Guliyev owns Asure stock, and filed the complaint against the defendants as a result of their “solicitation of stockholder approval of an amendment to the Restated Certificate of Incorporation of Asure Software.” If the proposed amendment is approved, it “would increase the total number of authorized shares of Asure’s capital stock from 23,500,000 to 45,500,000 and the number of authorized shares of Asure’s common stock from 22,000,000 to 44,000,000.” Asure filed a proxy statement with the SEC in April and has urged stockholders to vote in favor of the proposal at the annual meeting. The proxy statement said approving the proposal “requires the affirmative vote of the shares which are present or represented by proxy at the Annual Meeting.” However, the plaintiff argued that this was materially false and misleading because “Delaware General Corporation Law (DGCL) specifies a statutory standard for amendment to corporate charters [which require] ‘a majority of the outstanding stock entitled to vote thereon.’” The plaintiff said the “disclosure in the Proxy concerning the threshold for approval of the Certificate Proposal is at odds with the standard specified in the DGCL.” i
Asure has outstanding stock and it wants to increase its shares to support its growth. It currently has 23,500,000 shares of capital stock, made up of 22,000,000 common stock shares and 1,500,000 preferred stock shares. “As of April 22, 2020, 15,743,199 shares of the Company’s common stock were outstanding, net of 384, 159 treasury shares, and no shares of preferred stock were outstanding.” Additionally, for the authorized common stock 1,214,647 common stock shares are reserved for reserved stock, 1,898,555 shares were reserved for future issuing with Asure’s incentive plan and 300,605 shares available for issuance under Asure’s Amended Purchase Plan. Therefore, 2,458,835 common stock shares were unreserved and available for future use as of April 22. The plaintiff stated that he and other stockholders “have not been accurately apprised of the applicable statutory standard that must be satisfied for the Certificate Proposal to carry” because of the differences in the Proxy and DGCL. They added that the Board misrepresented this information, which is “at direct odds with the DGCL.” As a result, the plaintiff concluded that stockholder votes could be compromised.

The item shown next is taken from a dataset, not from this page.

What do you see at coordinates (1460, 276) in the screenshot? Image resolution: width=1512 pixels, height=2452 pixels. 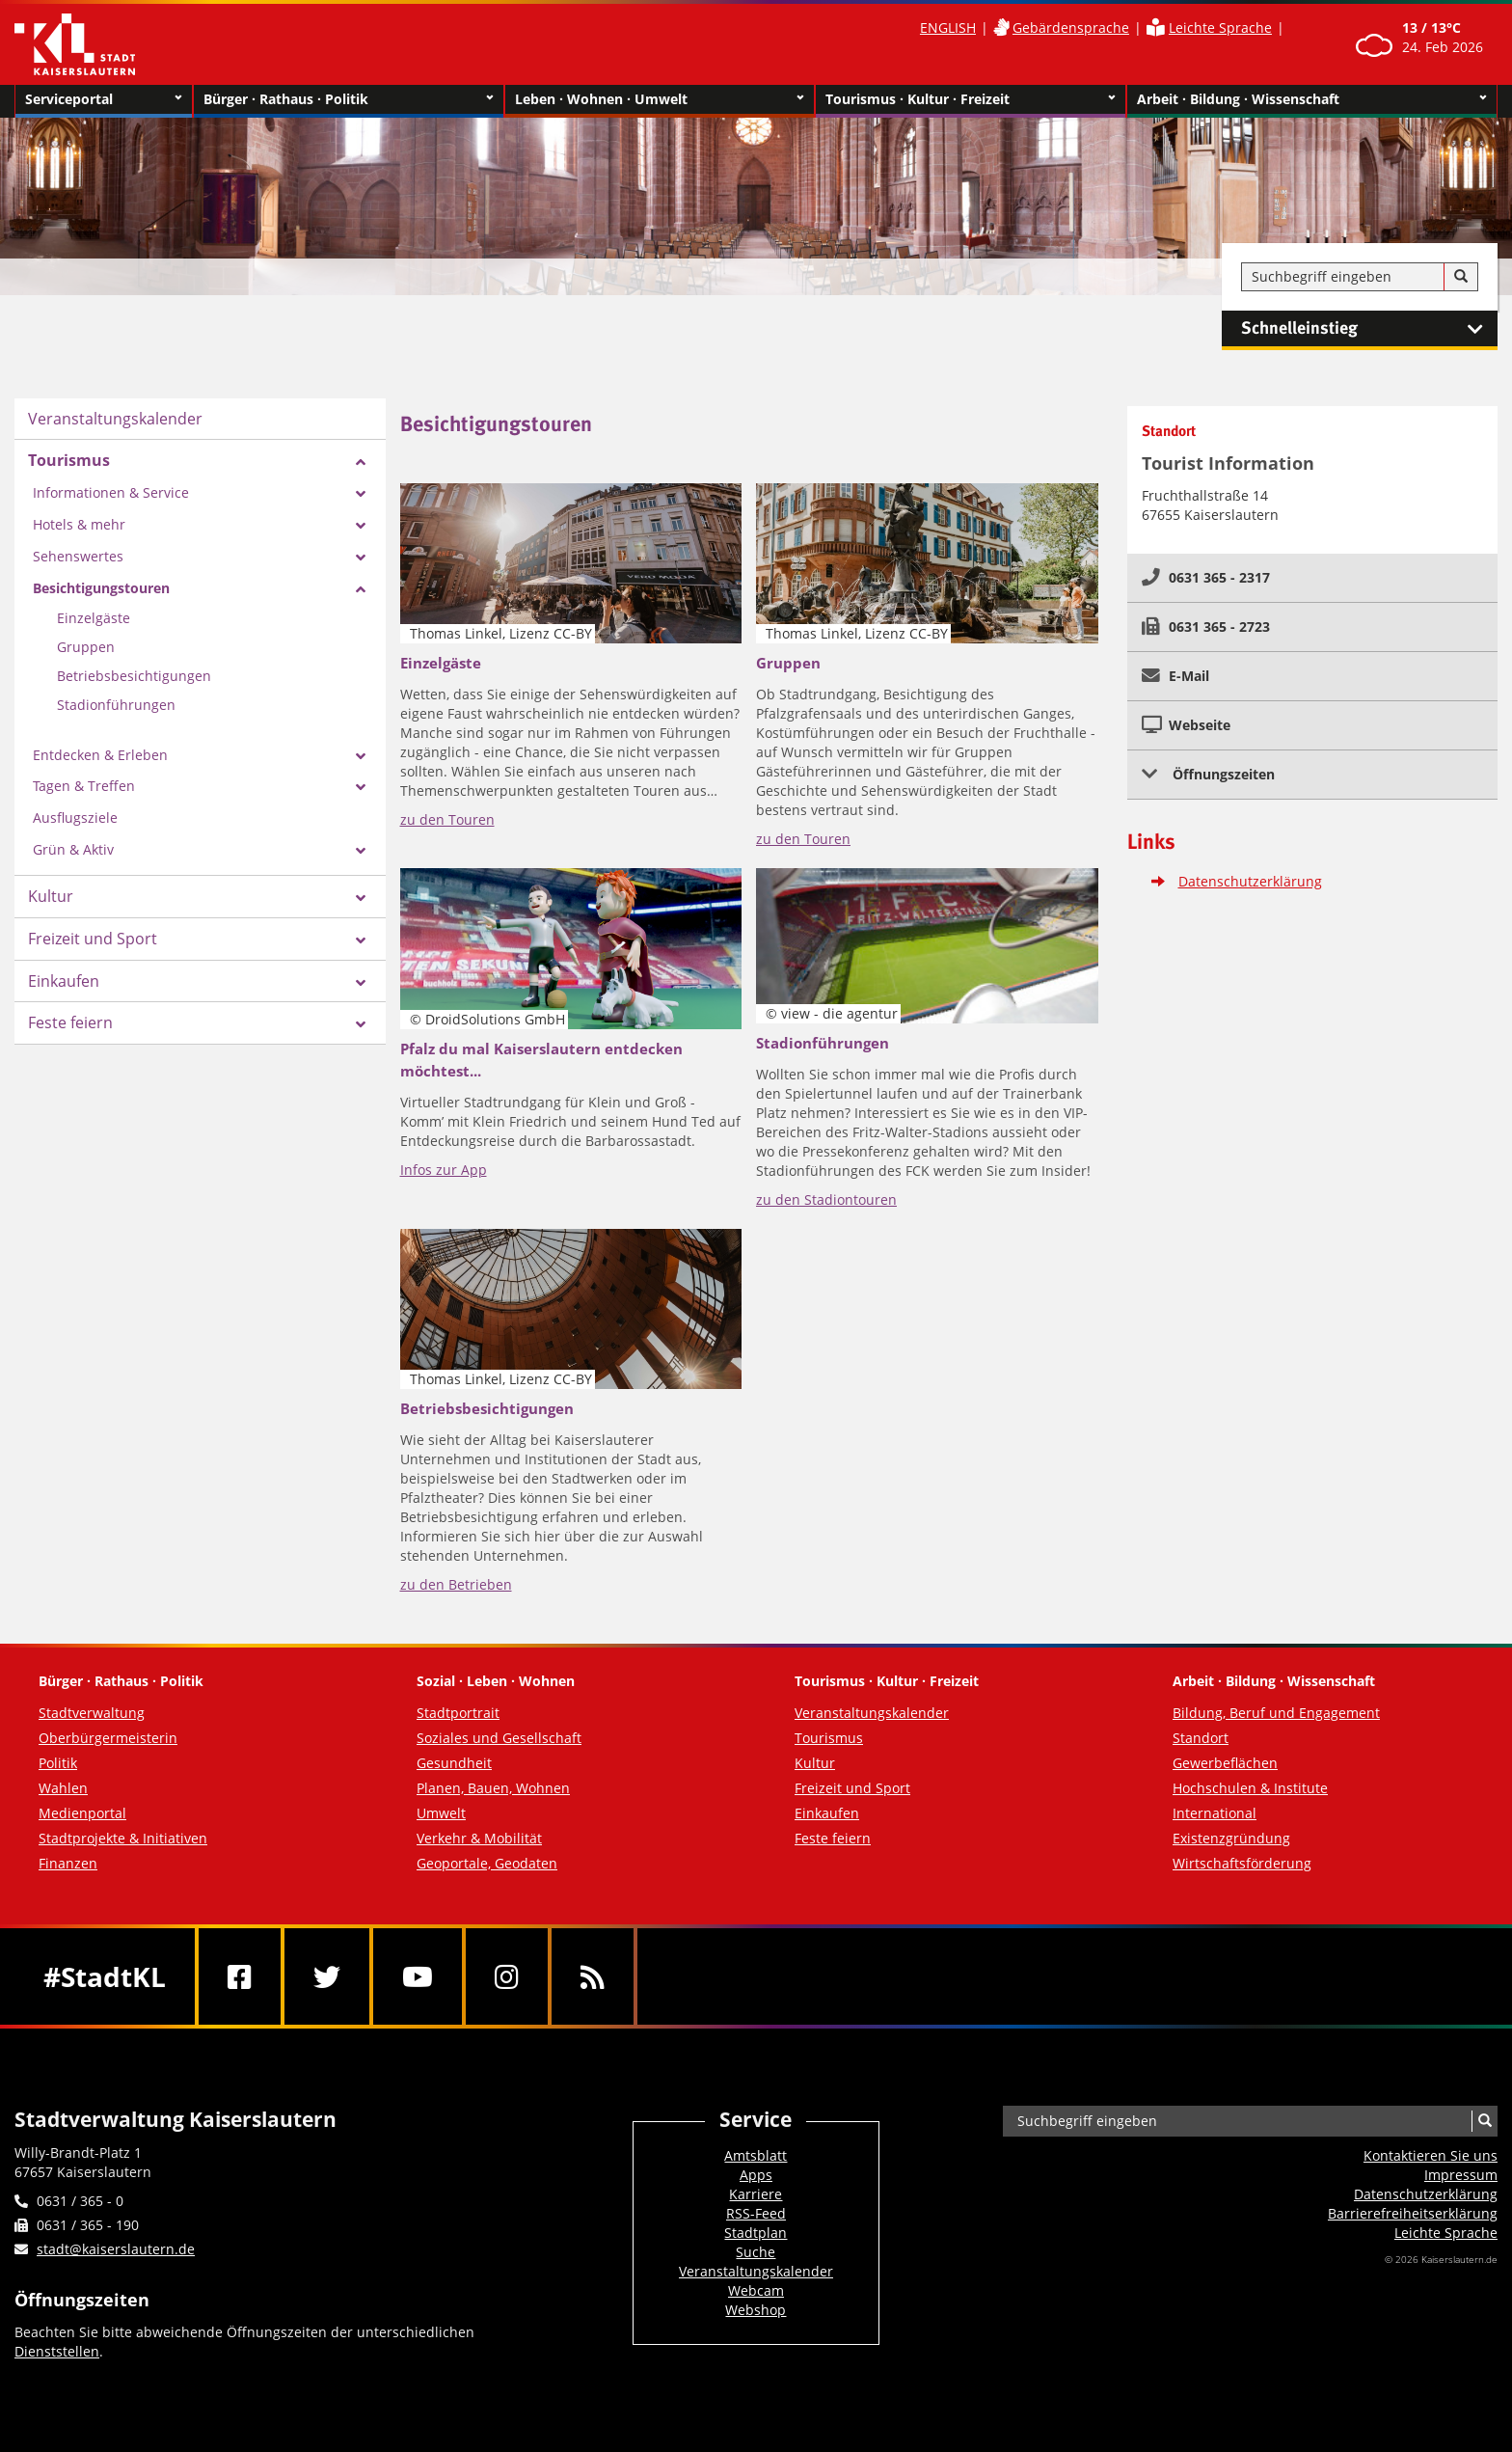 I see `[Suche]` at bounding box center [1460, 276].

Guliyev alleged that defendants have violated Section 14(a) of the Securities Exchange Act and Rule 14a-9 for the false and misleading statements in the proxy. Guliyev claimed that the Board is responsible for failing to disclose accurate information and for their negligence. He also accuses the defendants of breaching their fiduciary duty by producing a proxy statement with allegedly false and information.
The complaint was filed in the Delaware District Court. Guliyev is represented by Farnan.